GIVEN the global supply constraints on the availability of monkeypox vaccine and following advice given by the Joint Committee for Vaccination and Immunisation (JCVI) to the UK Health Security Agency (UKHSA), Eluned Morgan MS, Minister for Health and Social Services has provided an update on the strategy in Wales.
Eluned Morgan said:
“We are announcing the adoption of a fractional dosing approach to vaccinating those most at risk of contracting monkeypox. This approach, which will operate initially as a pilot, will commence shortly and we expect eligible individuals will begin to be invited for their vaccination in the coming days.
Fractional dosing is a safe and clinically-approved approach, which has been commonly used in other worldwide outbreaks when vaccine supplies are constrained. This approach will maximise the number of doses that can be administered without compromising protection, with clinical study results showing it provides a near-identical immune response in patients.
Fractional dosing has recently been authorised in the US by the Food and Drug Administration for its own monkeypox response. The European Medicines Agency Emergency Task Force has also approved the approach.
The change in dosing will mean all those eligible for pre-exposure vaccination aged 18 and over will be offered a 0.1ml dose of the Jynneos vaccine, instead of the 0.5ml dose that is generally used when vaccine is not in short supply. This will enable an up to a five-fold increase in the number of people that can be offered vaccination and will significantly increasing the number of eligible individuals able to access the vaccine in Wales and across the UK, supporting our efforts to break the chain of transmission.
In addition to a review of the available evidence by the JCVI and UKHSA, the change in approach has been considered and endorsed by clinical experts here in Wales and preparations are now underway within NHS Wales to commence the pilot.
Under this revised approach, the vaccine will be administered by intradermal vaccination technique. An intradermal vaccination is an injection given into the upper layer of the skin, rather than the more common approach of injecting either below the skin (subcutaneous) or into the muscle of the upper arm (intramuscular). It may take a few seconds longer and should produce a “bleb” (a small blister) that disappears within a minute. This method is commonly used for skin testing and vaccination against tuberculosis.
Clinical trials demonstrate the protection offered through intradermal vaccination is equivalent to other routes of administration and the vaccine takes the same length of time (around 10 days) to produce a protective immune response.
Those eligible for pre-exposure vaccination include:
healthcare workers at risk of exposure including those working in sexual health services and High Consequence Infectious Disease (HCID) units; and
Gay and bisexual men, specifically those receiving PrEP or that have recently contracted a STI.

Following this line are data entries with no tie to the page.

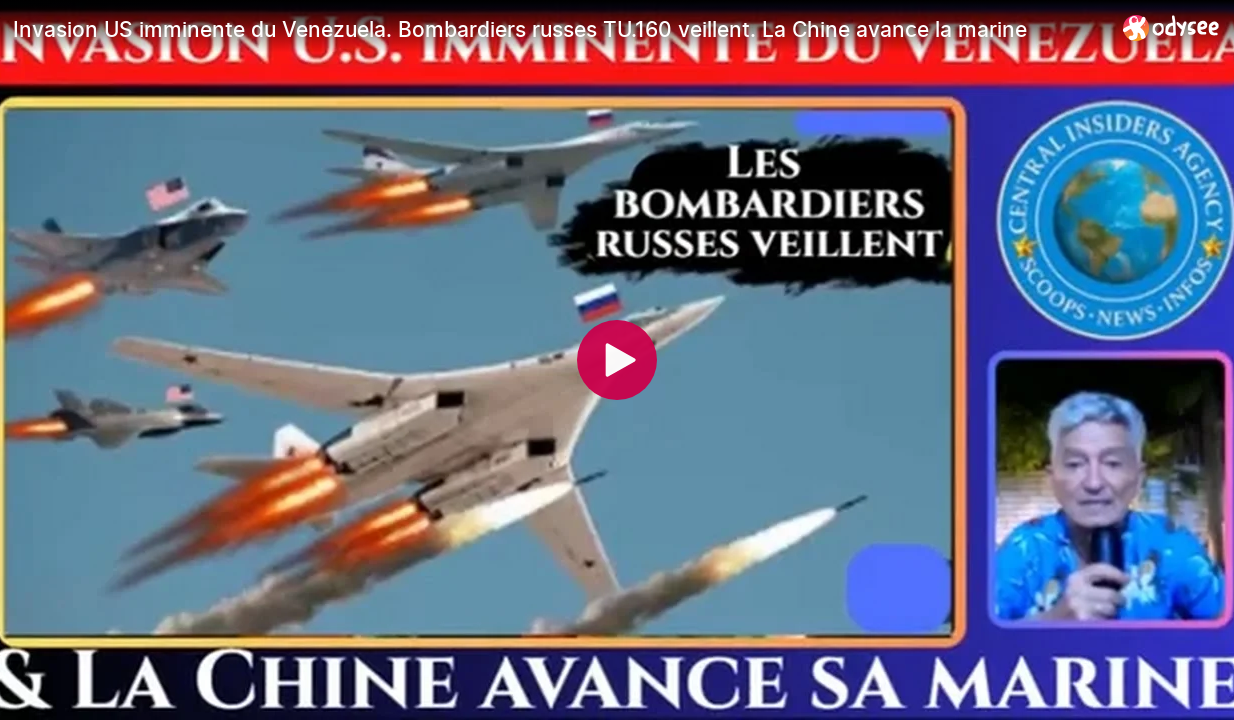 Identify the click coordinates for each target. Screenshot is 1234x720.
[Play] (617, 360)
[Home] (1171, 27)
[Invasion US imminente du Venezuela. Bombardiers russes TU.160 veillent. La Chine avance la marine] (560, 29)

The JCVI has also recommended that during periods of supply constraint, post exposure vaccination offers should be prioritised. Post exposure vaccination for contacts will be prioritised for those at greater risk of severe disease, including children under the age of five, pregnant women and people who are severely immunosuppressed. In addition, people eligible for pre-exposure vaccination, for example high risk Gay and Bisexual men, may be offered post-exposure vaccination.
We urge everyone who is eligible for the vaccine to take it up when they receive their invite.
We should all be aware of the risks and symptoms of monkeypox and be careful when attending events and situations where close contact may occur. People concerned about symptoms should contact NHS 111 or a sexual health service. Further information is available on the Public Health Wales and the Terrence Higgins Trust websites.”